==== Extracted records ====
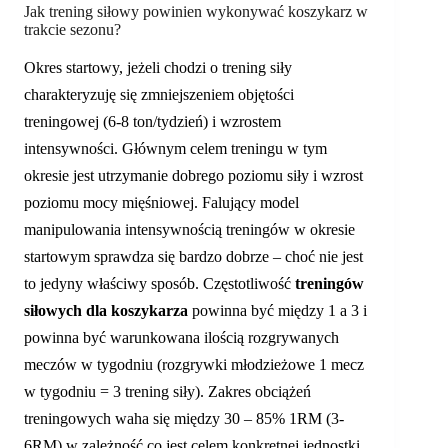
Jak trening siłowy powinien wykonywać koszykarz w
trakcie sezonu?
Okres startowy, jeżeli chodzi o trening siły
charakteryzuję się zmniejszeniem objętości
treningowej (6-8 ton/tydzień) i wzrostem
intensywności. Głównym celem treningu w tym
okresie jest utrzymanie dobrego poziomu siły i wzrost
poziomu mocy mięśniowej. Falujący model
manipulowania intensywnością treningów w okresie
startowym sprawdza się bardzo dobrze – choć nie jest
to jedyny właściwy sposób. Częstotliwość
treningów
siłowych dla koszykarza
powinna być między 1 a 3 i
powinna być warunkowana ilością rozgrywanych
meczów w tygodniu (rozgrywki młodzieżowe 1 mecz
w tygodniu = 3 trening siły). Zakres obciążeń
treningowych waha się między 30 – 85% 1RM (3-
6RM) w zależność co jest celem konkretnej jednostki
====
◆ Your instructions ◆
Find each line of the data above that holds the word "powinna", then copy it.

◆ Solution ◆
powinna być między 1 a 3 i
powinna być warunkowana ilością rozgrywanych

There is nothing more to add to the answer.